TASK REQUIREMENTS: Give the records again exactly as written. Leave out the pictures.
══ RECORDS PROVIDED
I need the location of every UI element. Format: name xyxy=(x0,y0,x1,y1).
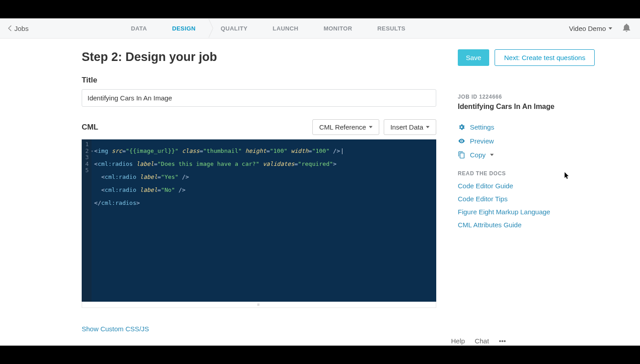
show-custom-cssjs-link[interactable]: Show Custom CSS/JS xyxy=(82,325,436,333)
settings-link[interactable]: Settings xyxy=(458,123,583,131)
help-link[interactable]: Help xyxy=(451,337,465,345)
copy-icon xyxy=(458,151,465,159)
chevron-down-icon xyxy=(490,154,494,156)
doc-code-editor-tips[interactable]: Code Editor Tips xyxy=(458,195,583,203)
eye-icon xyxy=(458,137,465,145)
insert-data-button[interactable]: Insert Data xyxy=(384,119,436,135)
tab-results[interactable]: RESULTS xyxy=(365,18,418,38)
project-dropdown[interactable]: Video Demo xyxy=(569,25,612,32)
mouse-cursor-icon xyxy=(565,172,570,179)
save-button[interactable]: Save xyxy=(458,49,489,66)
doc-cml-attributes[interactable]: CML Attributes Guide xyxy=(458,221,583,229)
tab-monitor[interactable]: MONITOR xyxy=(311,18,365,38)
next-button[interactable]: Next: Create test questions xyxy=(495,49,595,66)
chevron-left-icon xyxy=(8,25,12,31)
page-title: Step 2: Design your job xyxy=(82,50,217,64)
project-name: Video Demo xyxy=(569,25,606,32)
code-editor[interactable]: 1 2 3 4 5 <img src="{{image_url}}" class… xyxy=(82,139,436,302)
title-label: Title xyxy=(82,76,436,85)
back-to-jobs[interactable]: Jobs xyxy=(0,25,29,32)
gear-icon xyxy=(458,123,465,131)
job-title-input[interactable] xyxy=(82,89,436,107)
preview-label: Preview xyxy=(470,137,494,145)
editor-gutter: 1 2 3 4 5 xyxy=(82,139,92,302)
tab-design[interactable]: DESIGN xyxy=(159,18,208,38)
back-label: Jobs xyxy=(14,25,29,32)
preview-link[interactable]: Preview xyxy=(458,137,583,145)
insert-data-label: Insert Data xyxy=(390,123,423,131)
settings-label: Settings xyxy=(470,123,494,131)
editor-code[interactable]: <img src="{{image_url}}" class="thumbnai… xyxy=(92,139,436,302)
copy-link[interactable]: Copy xyxy=(458,151,583,159)
notifications-icon[interactable] xyxy=(623,24,630,33)
tab-quality[interactable]: QUALITY xyxy=(208,18,260,38)
chat-link[interactable]: Chat xyxy=(475,337,489,345)
doc-code-editor-guide[interactable]: Code Editor Guide xyxy=(458,182,583,190)
copy-label: Copy xyxy=(470,151,486,159)
chevron-down-icon xyxy=(609,27,612,30)
tab-launch[interactable]: LAUNCH xyxy=(260,18,311,38)
nav-tabs: DATA DESIGN QUALITY LAUNCH MONITOR RESUL… xyxy=(118,18,418,38)
topbar: Jobs DATA DESIGN QUALITY LAUNCH MONITOR … xyxy=(0,18,640,39)
doc-figure-eight-markup[interactable]: Figure Eight Markup Language xyxy=(458,208,583,216)
cml-label: CML xyxy=(82,123,98,132)
cml-reference-label: CML Reference xyxy=(319,123,366,131)
sidebar-job-title: Identifying Cars In An Image xyxy=(458,103,583,111)
chevron-down-icon xyxy=(426,126,430,128)
cml-reference-button[interactable]: CML Reference xyxy=(312,119,379,135)
chevron-down-icon xyxy=(369,126,373,128)
editor-resize-handle[interactable]: ≡ xyxy=(82,302,436,308)
footer-links: Help Chat ••• xyxy=(451,337,506,345)
footer-more: ••• xyxy=(499,337,506,345)
tab-data[interactable]: DATA xyxy=(118,18,160,38)
job-id-label: JOB ID 1224666 xyxy=(458,94,583,100)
════
EXERCISE SOLUTION:
I need the location of every UI element. Format: name xyxy=(x0,y0,x1,y1).
show-custom-cssjs-link[interactable]: Show Custom CSS/JS xyxy=(82,325,436,333)
settings-link[interactable]: Settings xyxy=(458,123,583,131)
help-link[interactable]: Help xyxy=(451,337,465,345)
copy-icon xyxy=(458,151,465,159)
chevron-down-icon xyxy=(490,154,494,156)
doc-code-editor-tips[interactable]: Code Editor Tips xyxy=(458,195,583,203)
eye-icon xyxy=(458,137,465,145)
insert-data-button[interactable]: Insert Data xyxy=(384,119,436,135)
tab-results[interactable]: RESULTS xyxy=(365,18,418,38)
project-dropdown[interactable]: Video Demo xyxy=(569,25,612,32)
mouse-cursor-icon xyxy=(565,172,570,179)
save-button[interactable]: Save xyxy=(458,49,489,66)
doc-cml-attributes[interactable]: CML Attributes Guide xyxy=(458,221,583,229)
tab-monitor[interactable]: MONITOR xyxy=(311,18,365,38)
next-button[interactable]: Next: Create test questions xyxy=(495,49,595,66)
chevron-left-icon xyxy=(8,25,12,31)
page-title: Step 2: Design your job xyxy=(82,50,217,64)
project-name: Video Demo xyxy=(569,25,606,32)
code-editor[interactable]: 1 2 3 4 5 <img src="{{image_url}}" class… xyxy=(82,139,436,302)
title-label: Title xyxy=(82,76,436,85)
back-to-jobs[interactable]: Jobs xyxy=(0,25,29,32)
gear-icon xyxy=(458,123,465,131)
job-title-input[interactable] xyxy=(82,89,436,107)
preview-label: Preview xyxy=(470,137,494,145)
editor-gutter: 1 2 3 4 5 xyxy=(82,139,92,302)
tab-design[interactable]: DESIGN xyxy=(159,18,208,38)
back-label: Jobs xyxy=(14,25,29,32)
preview-link[interactable]: Preview xyxy=(458,137,583,145)
insert-data-label: Insert Data xyxy=(390,123,423,131)
settings-label: Settings xyxy=(470,123,494,131)
editor-code[interactable]: <img src="{{image_url}}" class="thumbnai… xyxy=(92,139,436,302)
copy-link[interactable]: Copy xyxy=(458,151,583,159)
notifications-icon[interactable] xyxy=(623,24,630,33)
tab-quality[interactable]: QUALITY xyxy=(208,18,260,38)
chat-link[interactable]: Chat xyxy=(475,337,489,345)
doc-code-editor-guide[interactable]: Code Editor Guide xyxy=(458,182,583,190)
copy-label: Copy xyxy=(470,151,486,159)
chevron-down-icon xyxy=(609,27,612,30)
tab-launch[interactable]: LAUNCH xyxy=(260,18,311,38)
nav-tabs: DATA DESIGN QUALITY LAUNCH MONITOR RESUL… xyxy=(118,18,418,38)
topbar: Jobs DATA DESIGN QUALITY LAUNCH MONITOR … xyxy=(0,18,640,39)
doc-figure-eight-markup[interactable]: Figure Eight Markup Language xyxy=(458,208,583,216)
cml-label: CML xyxy=(82,123,98,132)
cml-reference-label: CML Reference xyxy=(319,123,366,131)
sidebar-job-title: Identifying Cars In An Image xyxy=(458,103,583,111)
chevron-down-icon xyxy=(426,126,430,128)
cml-reference-button[interactable]: CML Reference xyxy=(312,119,379,135)
chevron-down-icon xyxy=(369,126,373,128)
editor-resize-handle[interactable]: ≡ xyxy=(82,302,436,308)
footer-links: Help Chat ••• xyxy=(451,337,506,345)
footer-more: ••• xyxy=(499,337,506,345)
tab-data[interactable]: DATA xyxy=(118,18,160,38)
job-id-label: JOB ID 1224666 xyxy=(458,94,583,100)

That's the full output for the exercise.